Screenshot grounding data
· · · · · · ·

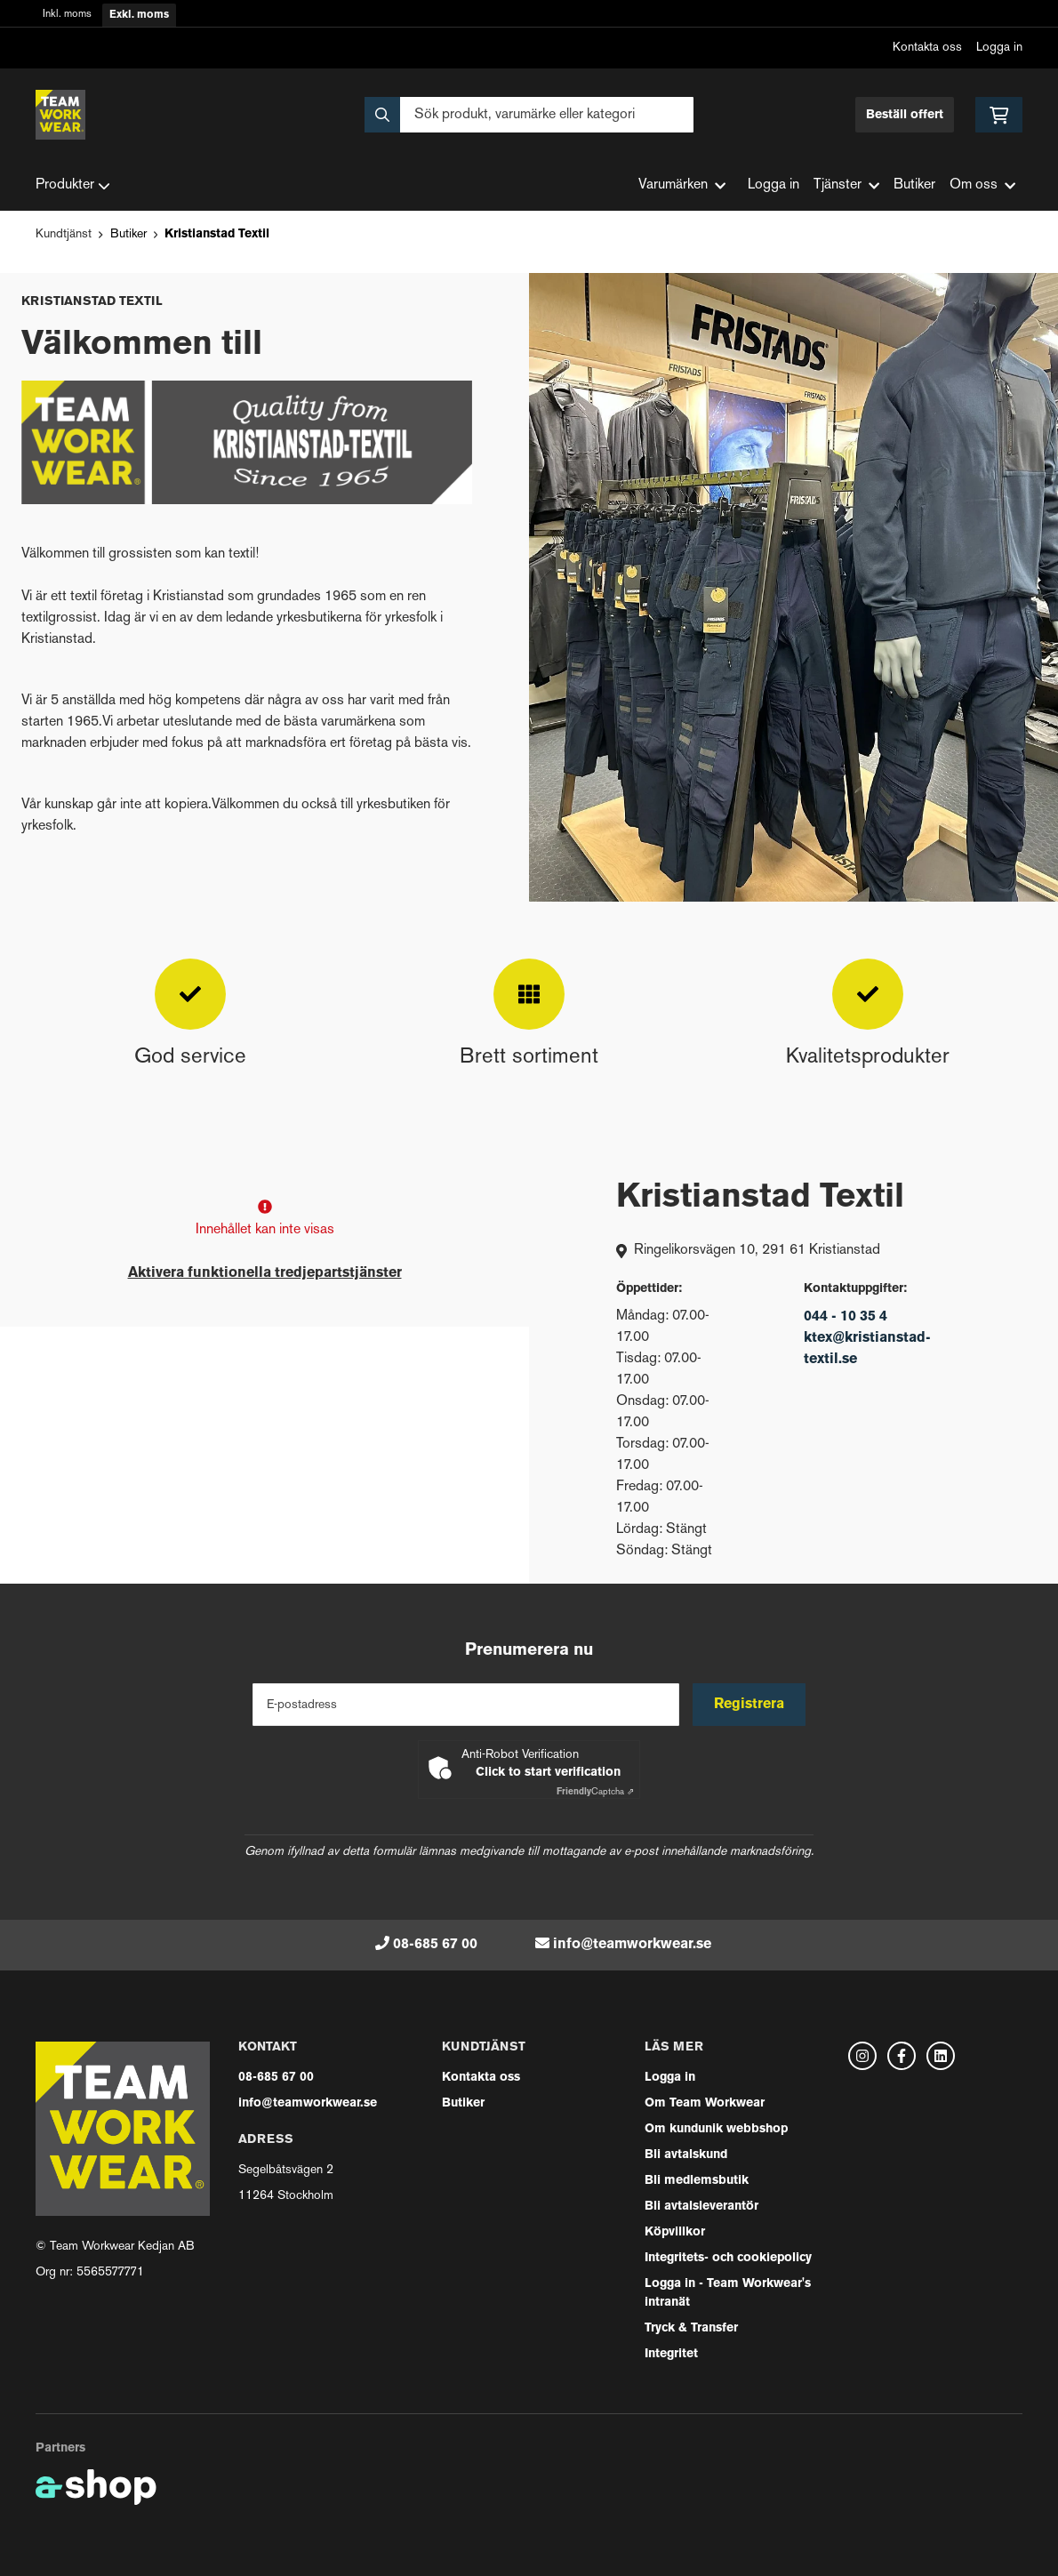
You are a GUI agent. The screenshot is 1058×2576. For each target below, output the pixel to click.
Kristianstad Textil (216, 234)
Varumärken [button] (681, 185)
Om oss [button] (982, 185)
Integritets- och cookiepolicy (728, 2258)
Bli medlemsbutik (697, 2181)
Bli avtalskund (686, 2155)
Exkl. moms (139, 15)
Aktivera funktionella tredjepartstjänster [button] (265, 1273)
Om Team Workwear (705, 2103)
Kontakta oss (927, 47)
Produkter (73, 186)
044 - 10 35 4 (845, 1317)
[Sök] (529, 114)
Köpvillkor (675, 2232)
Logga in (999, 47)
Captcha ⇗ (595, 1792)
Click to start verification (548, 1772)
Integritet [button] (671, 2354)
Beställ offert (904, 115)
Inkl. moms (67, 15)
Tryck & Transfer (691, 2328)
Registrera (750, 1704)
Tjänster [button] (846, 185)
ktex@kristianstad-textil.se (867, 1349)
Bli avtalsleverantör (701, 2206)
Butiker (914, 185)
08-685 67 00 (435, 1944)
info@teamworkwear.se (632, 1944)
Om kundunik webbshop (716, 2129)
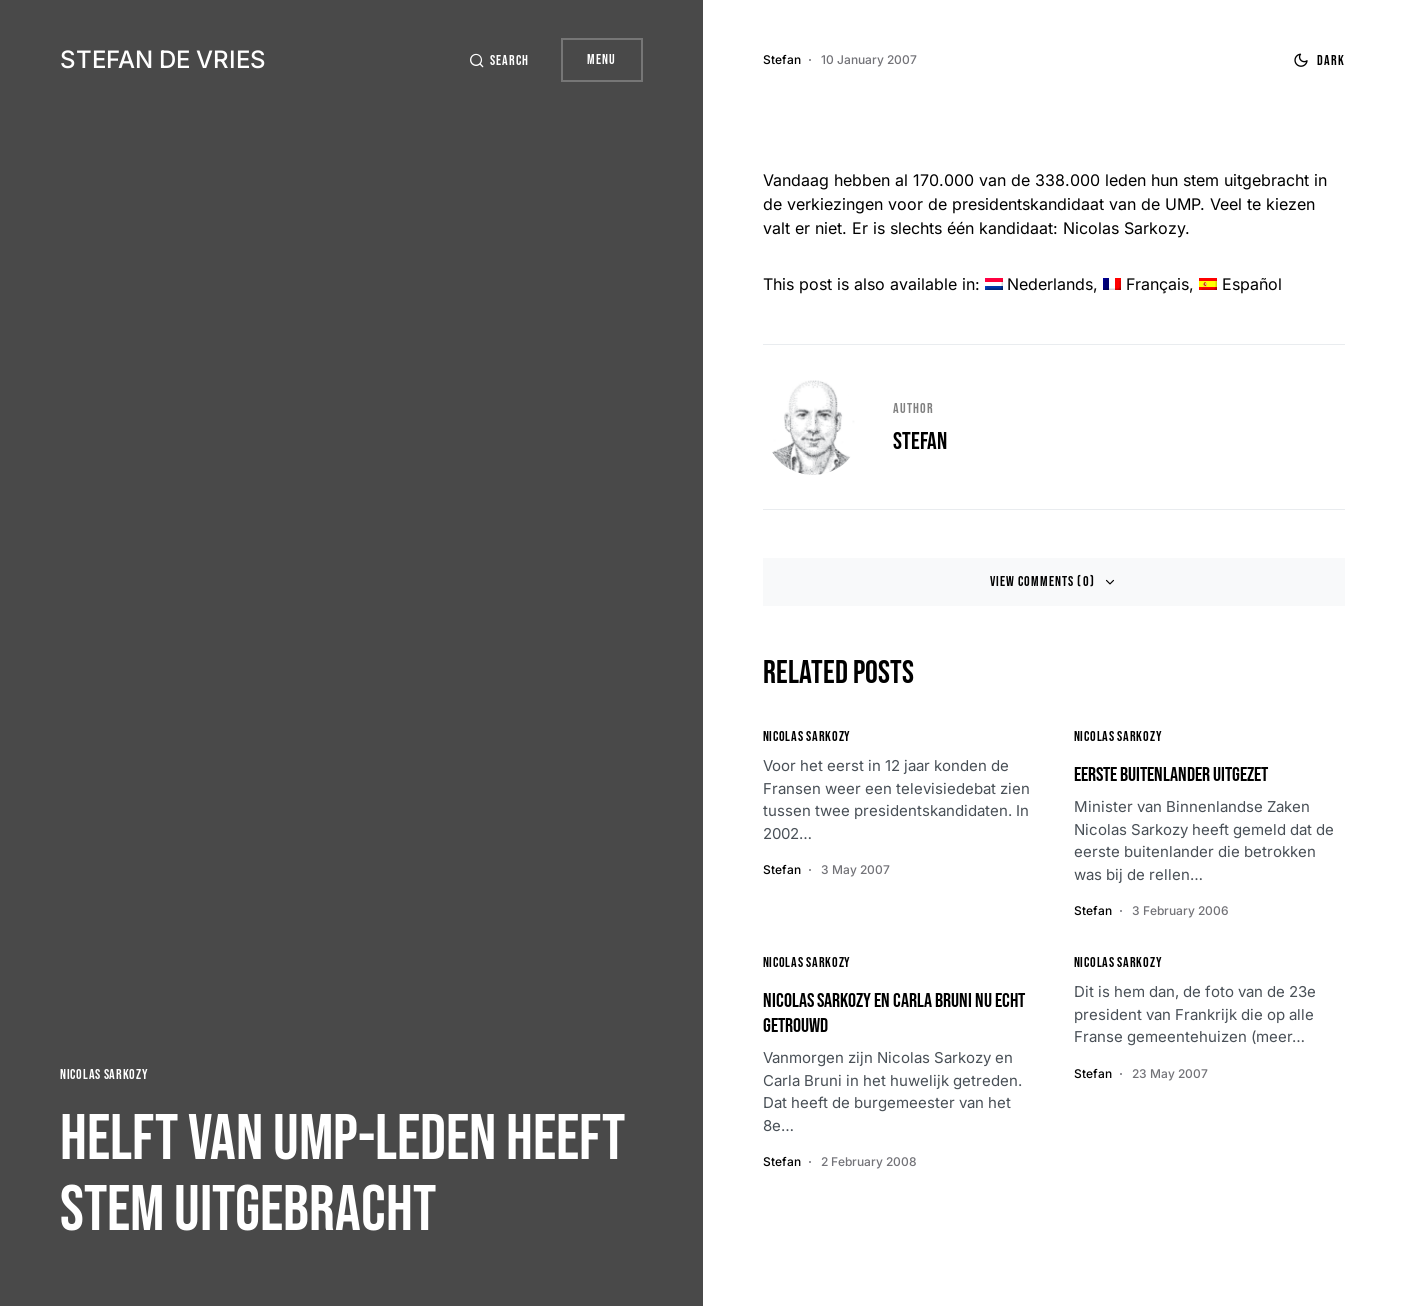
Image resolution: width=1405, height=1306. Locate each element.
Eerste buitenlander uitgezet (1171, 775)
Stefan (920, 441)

· · · · · · ·

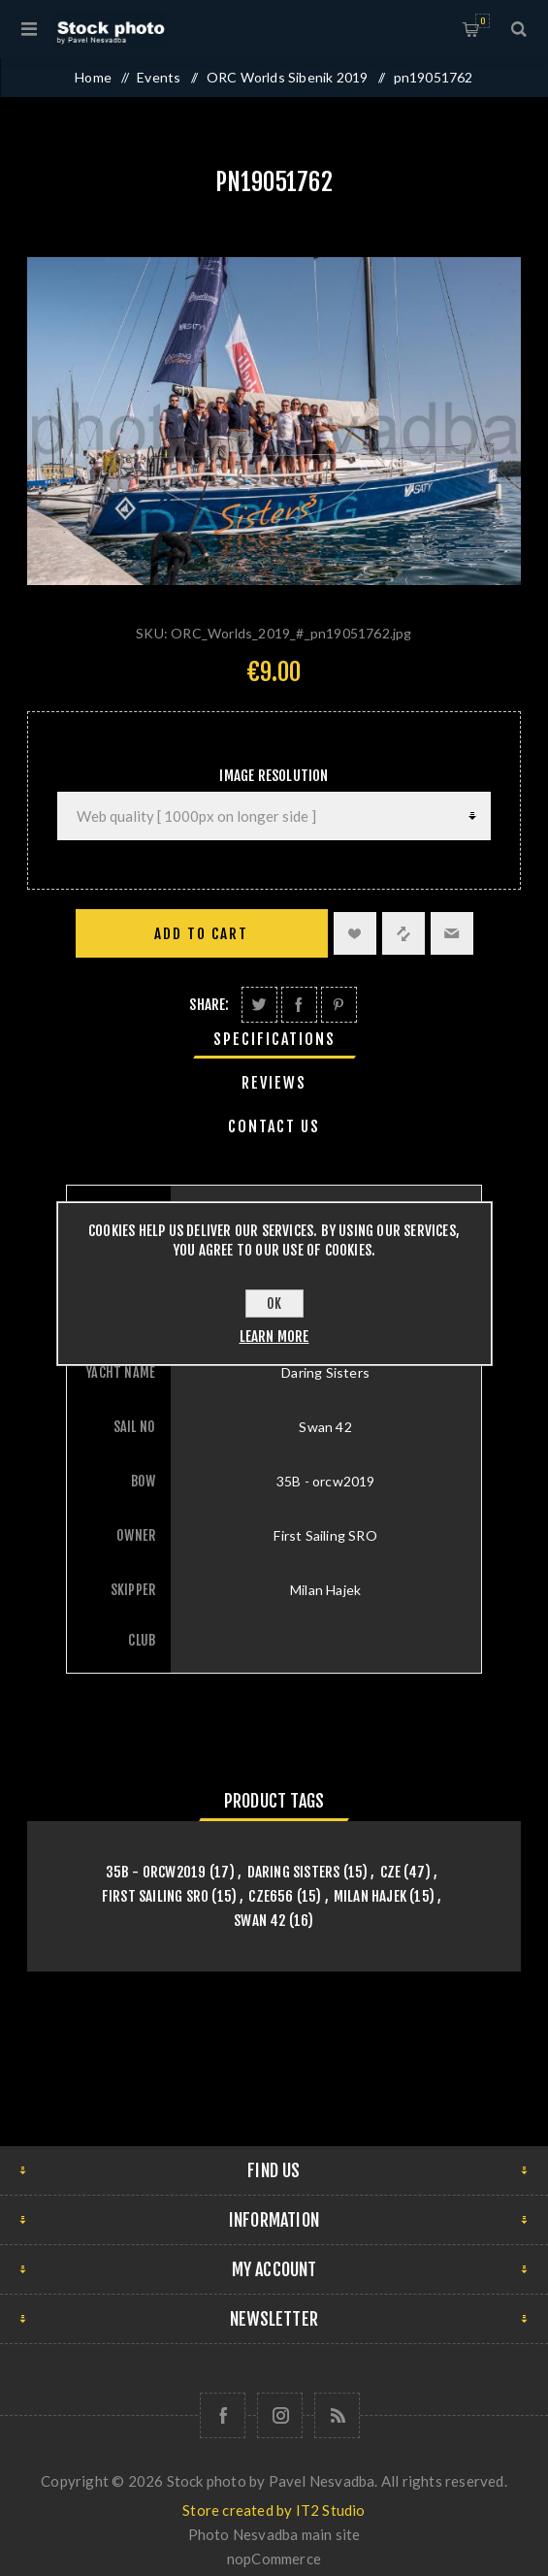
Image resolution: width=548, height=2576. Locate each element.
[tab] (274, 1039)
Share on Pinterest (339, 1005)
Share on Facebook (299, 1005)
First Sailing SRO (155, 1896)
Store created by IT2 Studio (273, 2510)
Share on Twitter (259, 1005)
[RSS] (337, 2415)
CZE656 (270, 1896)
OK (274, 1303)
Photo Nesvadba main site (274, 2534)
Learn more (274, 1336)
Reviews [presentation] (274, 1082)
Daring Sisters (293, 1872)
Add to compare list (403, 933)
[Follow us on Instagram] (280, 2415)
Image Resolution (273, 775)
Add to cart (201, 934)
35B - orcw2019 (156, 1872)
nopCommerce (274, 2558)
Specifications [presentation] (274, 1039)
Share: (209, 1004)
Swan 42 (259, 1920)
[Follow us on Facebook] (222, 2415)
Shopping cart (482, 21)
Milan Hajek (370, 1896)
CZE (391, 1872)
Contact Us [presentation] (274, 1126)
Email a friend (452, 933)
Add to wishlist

· · · · · · ·

▸ **Problem statement**
Of the entries listed above, reproduce only the lines starting at the line containing "Contact Us [presentation] (274, 1126)" and ending at the line containing "Add to wishlist". Include both, exactly as they stand.

▸ **Output for this exercise**
Contact Us [presentation] (274, 1126)
Email a friend (452, 933)
Add to wishlist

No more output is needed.